City officials saw the tour as a way to build momentum for Baltimore's growing cruise industry. Mid-Atlantic ports such as Baltimore, Philadelphia and Norfolk, Va., have become more attractive for cruise business since the Sept. 11, 2001, terrorist attacks. Some travelers don't want to take a plane to Florida to sail to the Caribbean.

"Today was a way to showcase one of our ships," said Darlene Frank, a spokeswoman for the Maryland Port Administration. "We want to increase the cruises that we have and we want to attract new ones. I realize we are one of the younger ports, but we want to grow all of those areas."

This year, 70 cruises are expected to depart from Baltimore, up from 42 in 2003 and 36 in 2002. A recent license plate survey by the port administration found that people are driving from Ohio and upstate New York to cruise from Baltimore.

Holland America is one of five cruise lines sailing from the port of Baltimore.

Hein and other guests ate a four-course salmon or steak lunch at La Fontaine, the ship's main dining room. They passed through a gallery of Asian art -- the ship contains $2 million worth of artwork and antiques -- and by a casino and a lounge with a royal blue piano. They squinted in the bright April sun as they sat poolside among potted palms and an outdoor bar.

"This allows people to see firsthand what the cruise has to offer," said John White, AAA manager of public and government relations. Travel agents with AAA Mid-Atlantic brought 40 members to tour the ship.

Among them were Gary and Deborah Crouse of Middletown, who said they always wanted to take a cruise but put it off for more kid-friendly vacations such as Disney World.
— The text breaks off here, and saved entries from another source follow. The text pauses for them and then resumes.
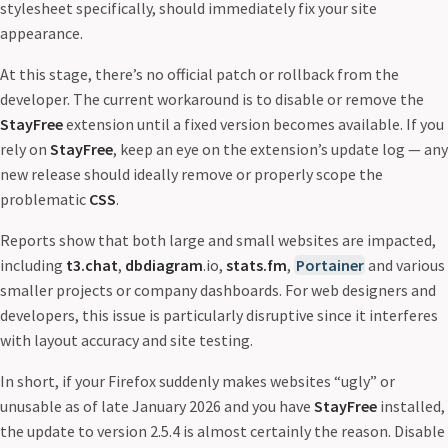
stylesheet specifically, should immediately fix your site
appearance.
At this stage, there’s no official patch or rollback from the
developer. The current workaround is to disable or remove the
StayFree
extension until a fixed version becomes available. If you
rely on
StayFree
, keep an eye on the extension’s update log — any
new release should ideally remove or properly scope the
problematic
CSS
.
Reports show that both large and small websites are impacted,
including
t3.chat
,
dbdiagram
.io,
stats.fm
,
Portainer
and various
smaller projects or company dashboards. For web designers and
developers, this issue is particularly disruptive since it interferes
with layout accuracy and site testing.
In short, if your Firefox suddenly makes websites “ugly” or
unusable as of late January 2026 and you have
StayFree
installed,
the update to version 2.5.4 is almost certainly the reason. Disable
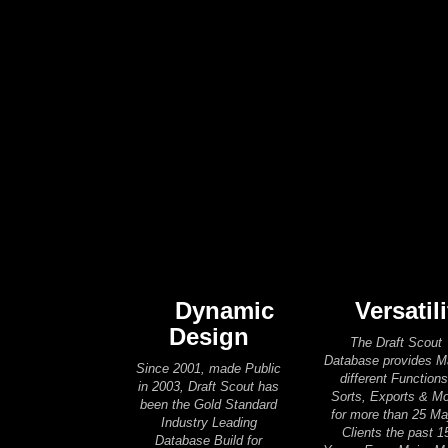
Dynamic
Versatili
Design
The Draft Scout
Database provides 
Since 2001, made Public
different Functions
in 2003, Draft Scout has
Sorts, Exports & M
been the Gold Standard
for more than 25 Ma
Industry Leading
Clients the past 1
Database Build for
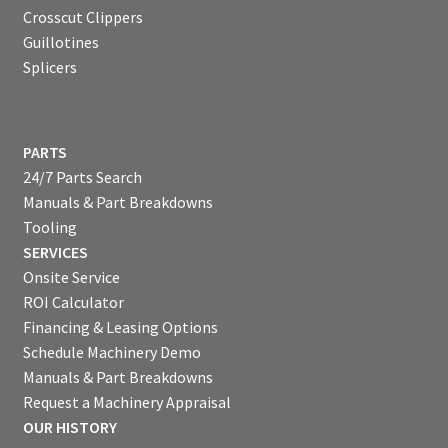
Crosscut Clippers
Guillotines
Splicers
PARTS
24/7 Parts Search
Manuals & Part Breakdowns
Tooling
SERVICES
Onsite Service
ROI Calculator
Financing & Leasing Options
Schedule Machinery Demo
Manuals & Part Breakdowns
Request a Machinery Appraisal
OUR HISTORY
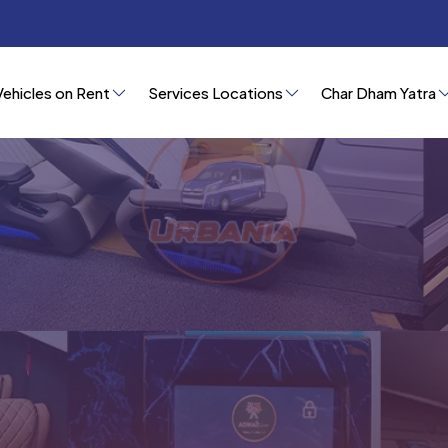
Vehicles on Rent
Services Locations
Char Dham Yatra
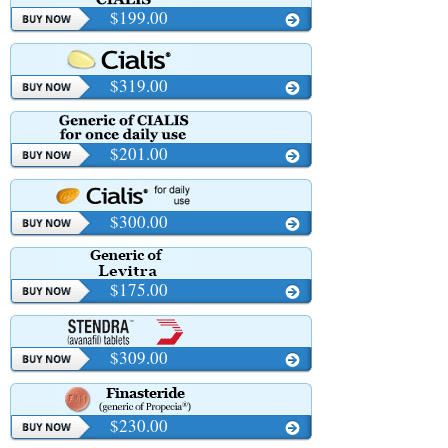
$199.00
$319.00
$201.00
$300.00
$175.00
$309.00
$230.00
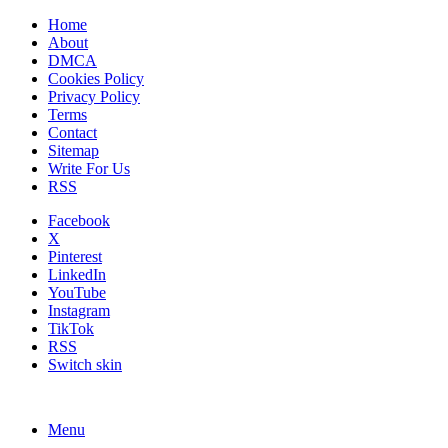
Home
About
DMCA
Cookies Policy
Privacy Policy
Terms
Contact
Sitemap
Write For Us
RSS
Facebook
X
Pinterest
LinkedIn
YouTube
Instagram
TikTok
RSS
Switch skin
Menu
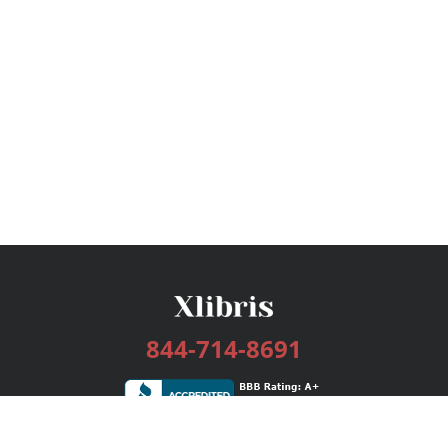
844-714-8691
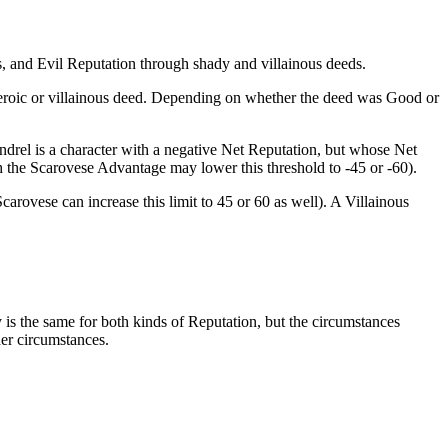
, and Evil Reputation through shady and villainous deeds.
 heroic or villainous deed. Depending on whether the deed was Good or
ndrel is a character with a negative Net Reputation, but whose Net
 the Scarovese Advantage may lower this threshold to -45 or -60).
arovese can increase this limit to 45 or 60 as well). A Villainous
ty is the same for both kinds of Reputation, but the circumstances
her circumstances.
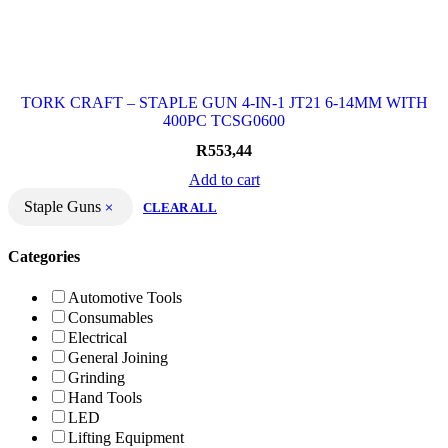
TORK CRAFT – STAPLE GUN 4-IN-1 JT21 6-14MM WITH
400PC TCSG0600
R
553,44
Add to cart
Staple Guns
CLEAR ALL
Categories
Automotive Tools
Consumables
Electrical
General Joining
Grinding
Hand Tools
LED
Lifting Equipment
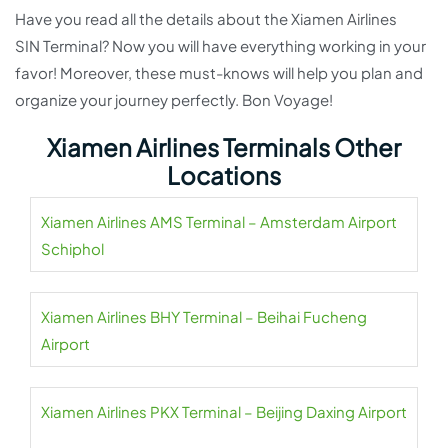
Have you read all the details about the Xiamen Airlines
SIN Terminal? Now you will have everything working in your
favor! Moreover, these must-knows will help you plan and
organize your journey perfectly. Bon Voyage!
Xiamen Airlines Terminals Other
Locations
Xiamen Airlines AMS Terminal – Amsterdam Airport
Schiphol
Xiamen Airlines BHY Terminal – Beihai Fucheng
Airport
Xiamen Airlines PKX Terminal – Beijing Daxing Airport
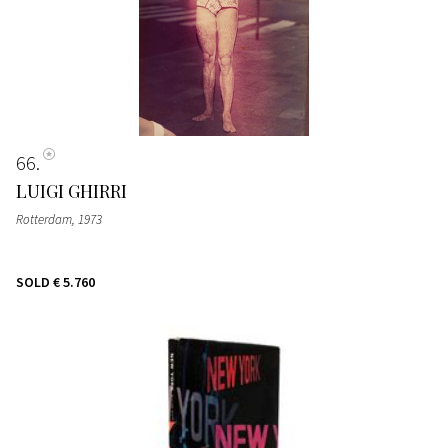
66
LUIGI GHIRRI
Rotterdam
, 1973
SOLD
€ 5.760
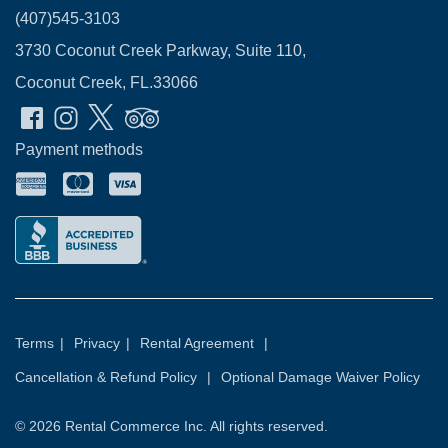
(407)545-3103
3730 Coconut Creek Parkway, Suite 110,
Coconut Creek, FL.33066
Payment methods
Terms
|
Privacy
|
Rental Agreement
|
Cancellation & Refund Policy
|
Optional Damage Waiver Policy
© 2026
Rental Commerce Inc.
All rights reserved.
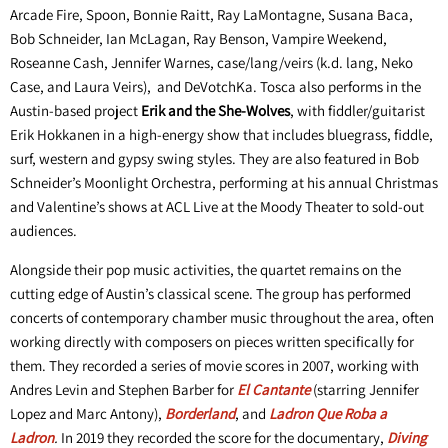
Arcade Fire, Spoon, Bonnie Raitt, Ray LaMontagne, Susana Baca,
Bob Schneider, Ian McLagan, Ray Benson, Vampire Weekend,
Roseanne Cash, Jennifer Warnes, case/lang/veirs (k.d. lang, Neko
Case, and Laura Veirs), and DeVotchKa. Tosca also performs in the
Austin-based project
Erik and the She-Wolves
, with fiddler/guitarist
Erik Hokkanen in a high-energy show that includes bluegrass, fiddle,
surf, western and gypsy swing styles. They are also featured in Bob
Schneider’s Moonlight Orchestra, performing at his annual Christmas
and Valentine’s shows at ACL Live at the Moody Theater to sold-out
audiences.
Alongside their pop music activities, the quartet remains on the
cutting edge of Austin’s classical scene. The group has performed
concerts of contemporary chamber music throughout the area, often
working directly with composers on pieces written specifically for
them. They recorded a series of movie scores in 2007, working with
Andres Levin and Stephen Barber for
El Cantante
(starring Jennifer
Lopez and Marc Antony),
Borderland
, and
Ladron Que Roba a
Ladron
.
In 2019 they recorded the score for the documentary,
Diving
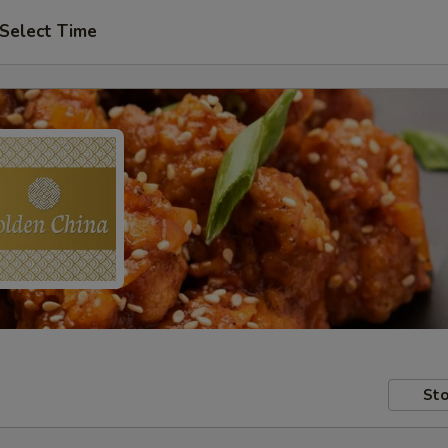
Select Time
Sto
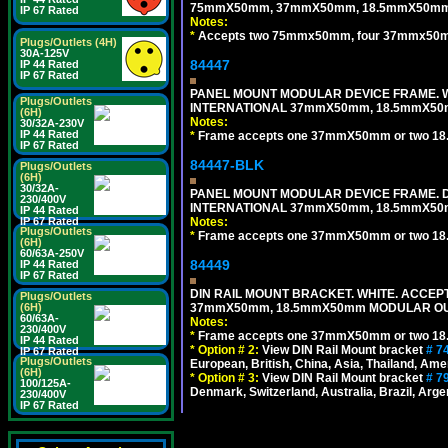
75mmX50mm, 37mmX50mm, 18.5mmX50mm 
IP 67 Rated
Notes:
*
Accepts two 75mmx50mm, four 37mmx50mm,
Plugs/Outlets (4H)
30A-125V
84447
IP 44 Rated
IP 67 Rated
PANEL MOUNT MODULAR DEVICE FRAME. WH
Plugs/Outlets
INTERNATIONAL 37mmX50mm, 18.5mmX50
(6H)
Notes:
30/32A-230V
IP 44 Rated
*
Frame accepts one 37mmX50mm or two 18
IP 67 Rated
84447-BLK
Plugs/Outlets
(6H)
30/32A-
PANEL MOUNT MODULAR DEVICE FRAME. DA
230/400V
INTERNATIONAL 37mmX50mm, 18.5mmX50
IP 44 Rated
IP 67 Rated
Notes:
Plugs/Outlets
*
Frame accepts one 37mmX50mm or two 18
(6H)
60/63A-250V
84449
IP 44 Rated
IP 67 Rated
DIN RAIL MOUNT BRACKET. WHITE. ACCEPT
Plugs/Outlets
(6H)
37mmX50mm, 18.5mmX50mm MODULAR OUT
60/63A-
Notes:
230/400V
*
Frame accepts one 37mmX50mm or two 18
IP 44 Rated
*
Option # 2:
View DIN Rail Mount bracket
# 7
IP 67 Rated
Plugs/Outlets
European, British, China, Asia, Thailand, Ame
(6H)
*
Option # 3:
View DIN Rail Mount bracket
# 7
100/125A-
Denmark, Switzerland, Australia, Brazil, Argen
230/400V
IP 67 Rated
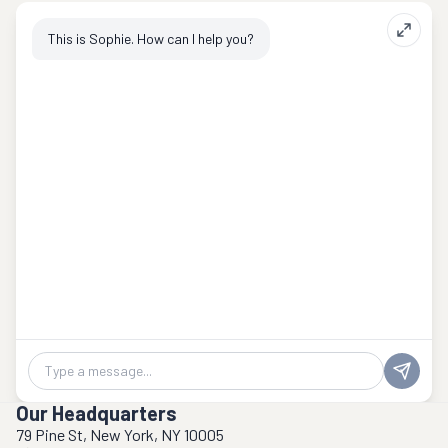
This is Sophie. How can I help you?
Chat message
Our Headquarters
79 Pine St, New York, NY 10005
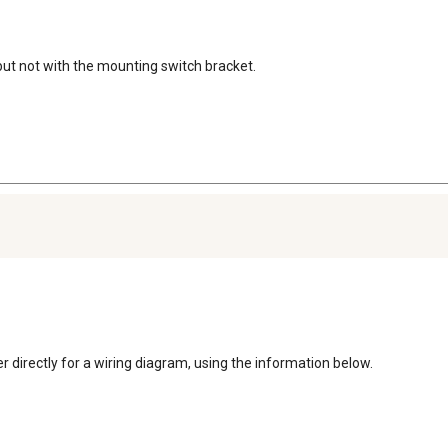
but not with the mounting switch bracket.
directly for a wiring diagram, using the information below. 
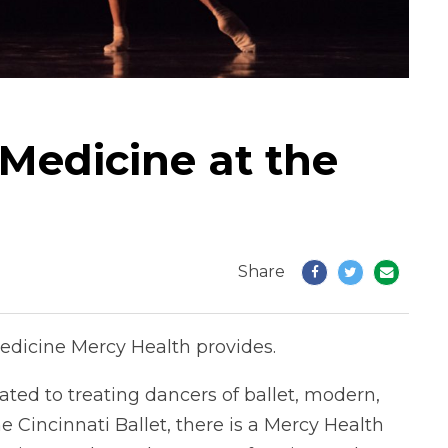
Medicine at the
Share
edicine Mercy Health provides.
ated to treating dancers of ballet, modern,
 Cincinnati Ballet, there is a Mercy Health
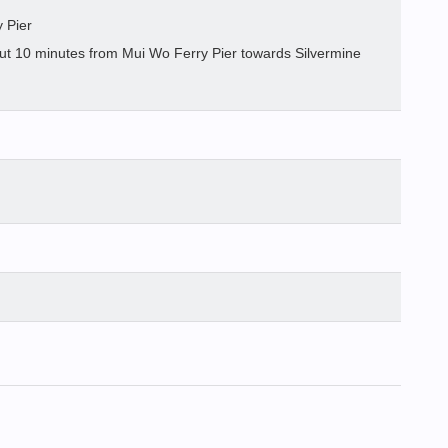
 Pier
out 10 minutes from Mui Wo Ferry Pier towards Silvermine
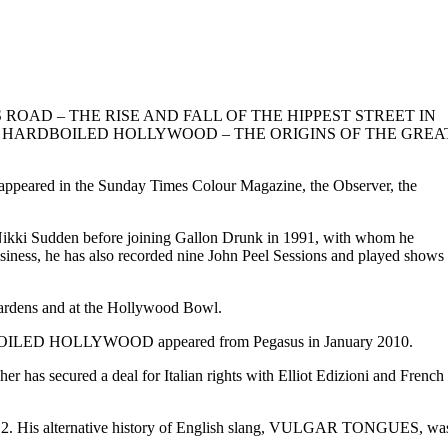
ated, KING’S ROAD – THE RISE AND FALL OF THE HIPPEST STREET IN
dated edition; HARDBOILED HOLLYWOOD – THE ORIGINS OF THE GREA
o appeared in the Sunday Times Colour Magazine, the Observer, the
nd Nikki Sudden before joining Gallon Drunk in 1991, with whom he
usiness, he has also recorded nine John Peel Sessions and played shows
 Gardens and at the Hollywood Bowl.
RDBOILED HOLLYWOOD appeared from Pegasus in January 2010.
as secured a deal for Italian rights with Elliot Edizioni and French
12. His alternative history of English slang, VULGAR TONGUES, wa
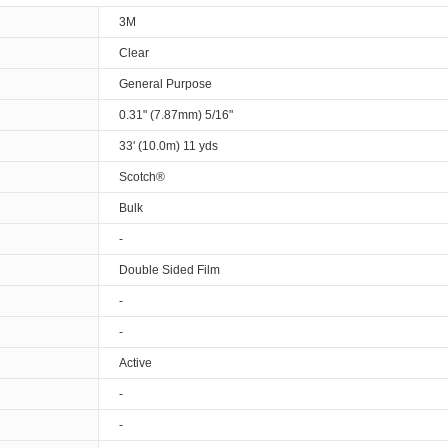
3M
Clear
General Purpose
0.31" (7.87mm) 5/16"
33' (10.0m) 11 yds
Scotch®
Bulk
-
Double Sided Film
-
-
Active
-
-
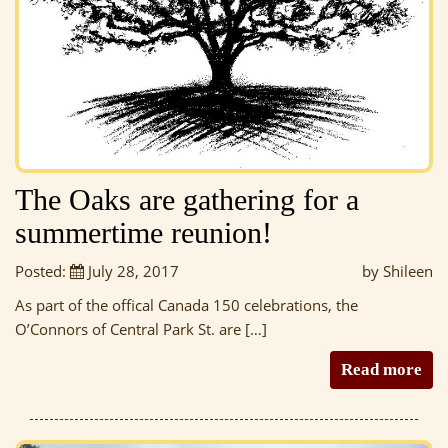
The Oaks are gathering for a
summertime reunion!
Posted:
July 28, 2017
by Shileen
As part of the offical Canada 150 celebrations, the
O’Connors of Central Park St. are […]
Read more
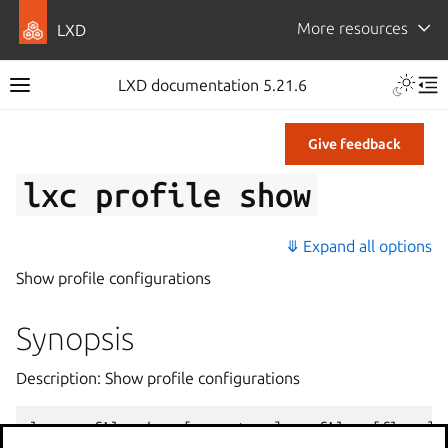
More resources
LXD
LXD documentation 5.21.6
Give feedback
lxc
profile
show
⤋ Expand all options
Show profile configurations
Synopsis
Description: Show profile configurations
lxc
profile
show
[
<
remote
>
:]
<
profile
>
[
flags
]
Now that their daughters are older, the Crouses are planning a trip to sea soon by themselves. Yesterday's visit to the Rotterdam piqued their interest even more, the couple said.

"I want to experience being able to stop at different ports and getting to see a variety of cities rather than just flying into one," Deborah Crouse said as she ate a cup of fresh fruit in the dining room.

Robert and Mary Stryjewski of Towson began taking cruises from Baltimore because they didn't want to go through the hassle of boarding a plane to get to exotic places. They also like the pampering on a cruise.

"It's just relaxing," said Robert Stryjewski, an engineer. "You get on board and it's anything you want."

Holland America began departing from Baltimore last year and has two trips leaving from the port this year. The city is one of three test markets for the cruise company, a subsidiary of Carnival Corp. Philadelphia and New York are the other test markets.

Company officials said they've been pleased with the number of passengers leaving from Baltimore, which is well-situated in the populous Northeast, said Erik Elvejord, director of public relations for Holland America Line.

"It's the time investment," Elvejord said. "It takes so long these days to fly that you could drive to a plane terminal in the same time."